EXERCISE BRIEF –
Copy each line of the records that holds the string "with".

Collected data –
[Start of section]
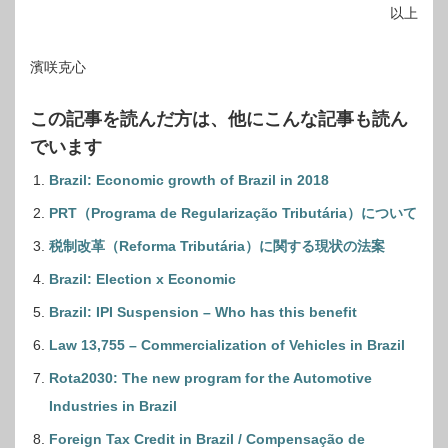
以上
濱咲克心
この記事を読んだ方は、他にこんな記事も読ん
でいます
Brazil: Economic growth of Brazil in 2018
PRT（Programa de Regularização Tributária）について
税制改革（Reforma Tributária）に関する現状の法案
Brazil: Election x Economic
Brazil: IPI Suspension – Who has this benefit
Law 13,755 – Commercialization of Vehicles in Brazil
Rota2030: The new program for the Automotive
Industries in Brazil
Foreign Tax Credit in Brazil / Compensação de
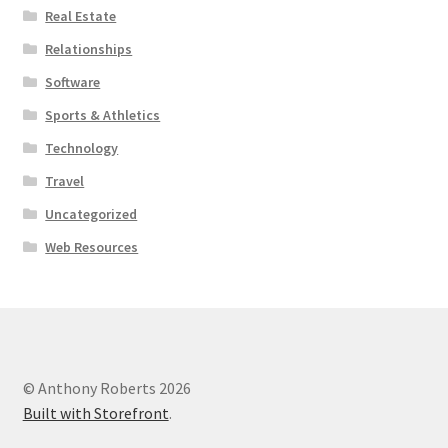
Real Estate
Relationships
Software
Sports & Athletics
Technology
Travel
Uncategorized
Web Resources
© Anthony Roberts 2026
Built with Storefront
.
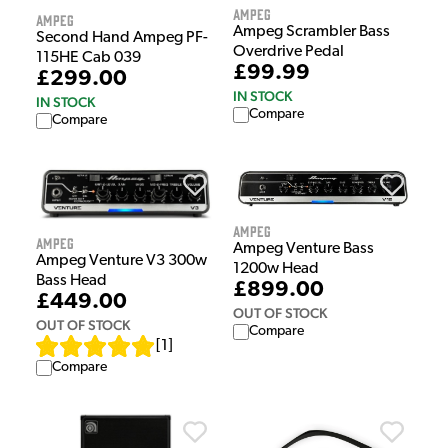
Ampeg
Ampeg
Ampeg Scrambler Bass
Second Hand Ampeg PF-
Overdrive Pedal
115HE Cab 039
£99.99
£299.00
IN STOCK
IN STOCK
Compare
Compare
Ampeg
Ampeg
Ampeg Venture Bass
Ampeg Venture V3 300w
1200w Head
Bass Head
£899.00
£449.00
OUT OF STOCK
OUT OF STOCK
Compare
[
1
]
Compare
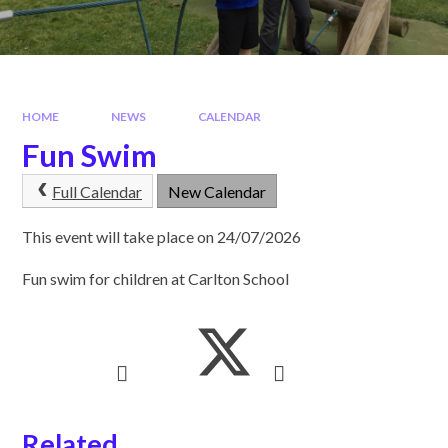
HOME
NEWS
CALENDAR
Fun Swim
Full Calendar
New Calendar
This event will take place on 24/07/2026
Fun swim for children at Carlton School
Related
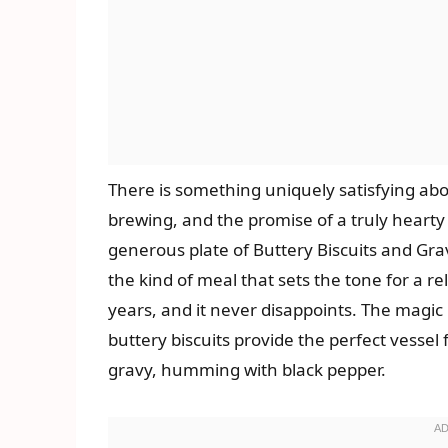
There is something uniquely satisfying ab
brewing, and the promise of a truly hearty 
generous plate of Buttery Biscuits and Gravy.
the kind of meal that sets the tone for a r
years, and it never disappoints. The magic li
buttery biscuits provide the perfect vessel
gravy, humming with black pepper.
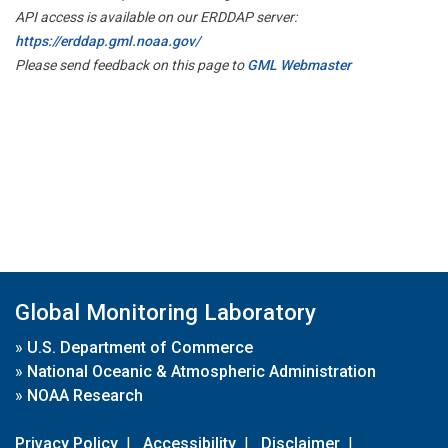
API access is available on our ERDDAP server:
https://erddap.gml.noaa.gov/
Please send feedback on this page to
GML Webmaster
Global Monitoring Laboratory
»
U.S. Department of Commerce
»
National Oceanic & Atmospheric Administration
»
NOAA Research
Privacy Policy
|
Accessibility
|
Disclaimer
|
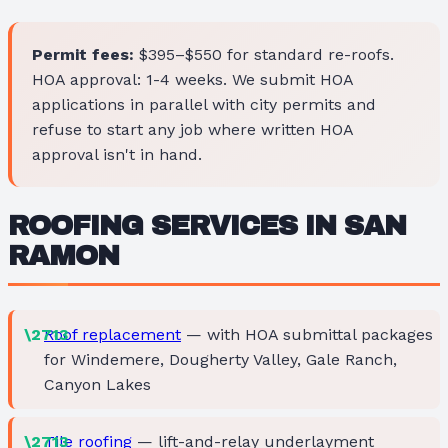
Permit fees:
$395–$550 for standard re-roofs.
HOA approval: 1-4 weeks. We submit HOA
applications in parallel with city permits and
refuse to start any job where written HOA
approval isn't in hand.
ROOFING SERVICES IN SAN
RAMON
Roof replacement
— with HOA submittal packages
for Windemere, Dougherty Valley, Gale Ranch,
Canyon Lakes
Tile roofing
— lift-and-relay underlayment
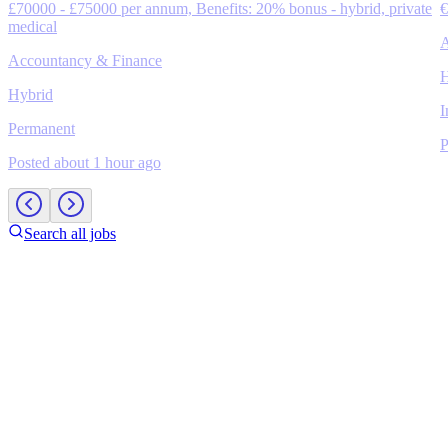
£70000 - £75000 per annum, Benefits: 20% bonus - hybrid, private
€
medical
A
Accountancy & Finance
H
Hybrid
I
Permanent
P
Posted about 1 hour ago
Search all jobs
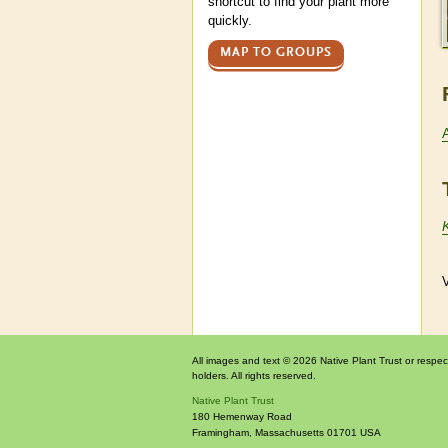
shortcut to find your plant more
quickly.
MAP TO GROUPS
V
All images and text © 2026 Native Plant Trust or respec
holders. All rights reserved.
Native Plant Trust
180 Hemenway Road
Framingham
,
Massachusetts
01701
USA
[End of section]
ANSWER TO THE EXERCISE –
Built with Storefront
gravy, humming with black pepper.
applications in parallel with city permits and
— with HOA submittal packages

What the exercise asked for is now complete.